The object, however, is complex because it is a human creation, and thus has meaning within a particular context and situation. The same painting isn’t the same throughout time. It’s not just that during the 1960s, we rediscovered Hieronymus Bosch’s paintings of Hell because they looked so “trippy.” Rather, the 15th century painting of St. Sebastian simply cannot look the same in an age of devotion as it does in an age when religion seems at best quaint. It may be beautiful now and then. It may even be beautiful continuously throughout history. But it is not the same painting and it isn’t the same beauty. Things don’t have beauty the way some nuggets have gold flecks in them and others don’t.

But, that doesn’t mean that taste merely subjectively picks out what’s beautiful, and that motel wall art is as beautiful as a Rembrandt.
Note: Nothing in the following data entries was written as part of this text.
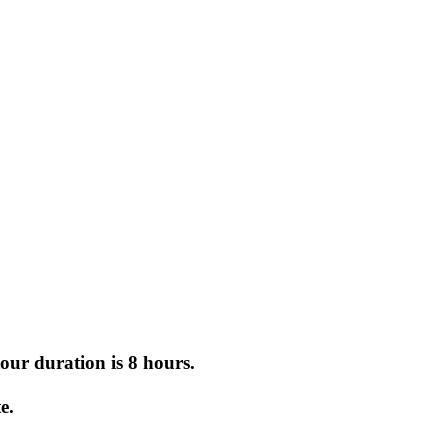
tour duration is 8 hours.
.
e.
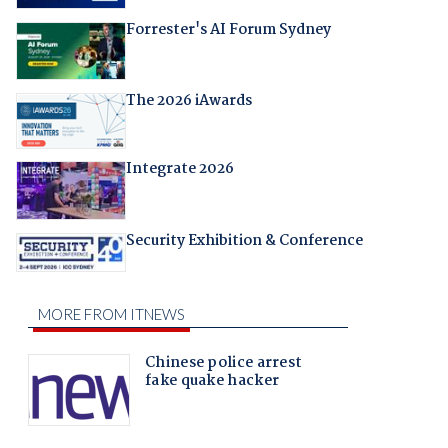
Forrester's AI Forum Sydney
The 2026 iAwards
Integrate 2026
Security Exhibition & Conference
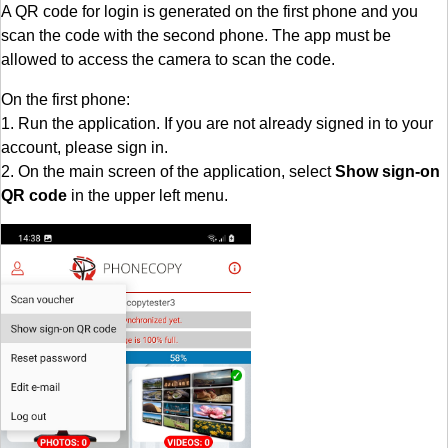
A QR code for login is generated on the first phone and you
scan the code with the second phone. The app must be
allowed to access the camera to scan the code.
On the first phone:
1. Run the application. If you are not already signed in to your
account, please sign in.
2. On the main screen of the application, select
Show sign-on
QR code
in the upper left menu.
Rather, taste enables us to see the beauty that’s there, ideally in ways we can articulate and discuss. It may not be convincing the way a test for gold flecks is, but it is defensible. What we need to learn to see frequently is precisely the particulars that time has obscured. Taste, as the discussion of the beauty that’s there, thus is always unearthing more beauty.

Taste doesn’t just respond to beauty. It makes beauty.